On the other hand, a new Administration under Biden is also expected to be more lenient on the H1B visa issue which is expected to be good news for India and Indian techies seeking to work in the US. But it is widely believed that even a new Democrat Administration in the US will see the big picture in bilateral ties in the context of the changed global realities and consolidate it.

Also, it should be noted that Biden was US Vice-President for eight long years when the Barack Obama Administration strengthened ties with India, including under the current Narendra Modi Government from 2014-16.

It may be recalled that Prime Minister Modi had developed a close understanding and rapport with President Trump in the past four years which had culminated in the US President’s much-publicised visit to India in February this year and the Indo-US 2+2 Dialogue at the foreign and defence ministerial level just days ago in New Delhi when the Trump Administration had declared that it “stands with India” in the face of China’s aggressive military posture in the Ladakh sector.

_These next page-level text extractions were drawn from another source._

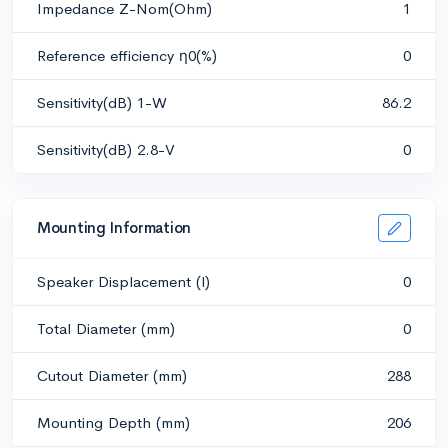
Impedance Z-Nom(Ohm)
1
Reference efficiency η0(%)
0
Sensitivity(dB) 1-W
86.2
Sensitivity(dB) 2.8-V
0
Mounting Information
Speaker Displacement (l)
0
Total Diameter (mm)
0
Cutout Diameter (mm)
288
Mounting Depth (mm)
206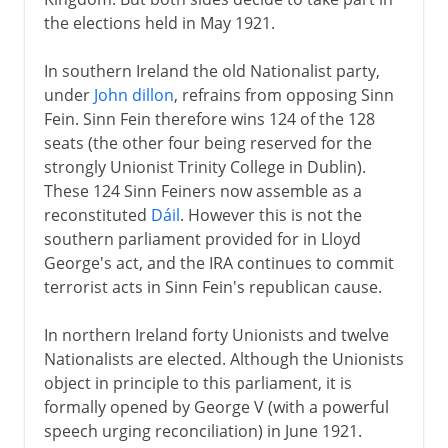
the elections held in May 1921.
In southern Ireland the old Nationalist party,
under
John dillon
, refrains from opposing Sinn
Fein. Sinn Fein therefore wins 124 of the 128
seats (the other four being reserved for the
strongly Unionist Trinity College in Dublin).
These 124 Sinn Feiners now assemble as a
reconstituted
Dáil
. However this is not the
southern parliament provided for in Lloyd
George's act, and the IRA continues to commit
terrorist acts in Sinn Fein's republican cause.
In northern Ireland forty Unionists and twelve
Nationalists are elected. Although the Unionists
object in principle to this parliament, it is
formally opened by George V (with a powerful
speech urging reconciliation) in June 1921.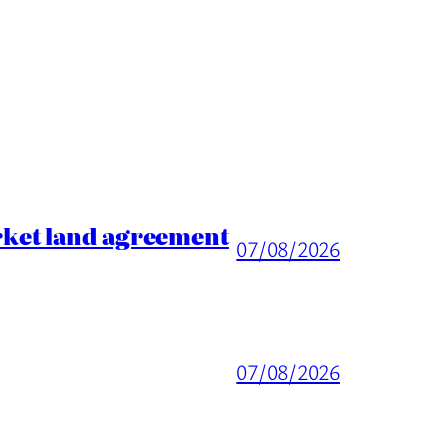
rket land agreement
07/08/2026
07/08/2026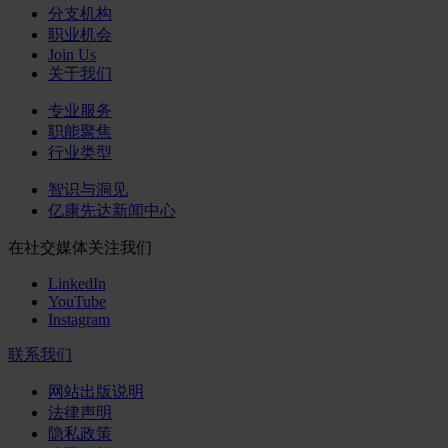
分支机构
职业机会
Join Us
关于我们
专业服务
职能聚焦
行业类型
智识与洞见
亿康先达新闻中心
在社交媒体关注我们
LinkedIn
YouTube
Instagram
联系我们
网站出版说明
法律声明
隐私政策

But it may be noted that while strategic proximity increased in the past few years with the signing of three bilateral defence pacts, even the Trump Administration has been tough with India on economic issues.

But a new Administration in the US will almost certainly mean India has to re-calibrate its bilateral ties to some extent and develop a closer understanding of the changed political situation in Washington DC. It also remains to be seen whether a Biden Presidency goes soft on China which will almost certainly embolden Beijing and could have implications for India.

The posture taken by a Biden Administration on Pakistan, the issue of cross-border terrorism and the situation in strife-torn Afghanistan will also be keenly watched by India as it will have major implications for New Delhi.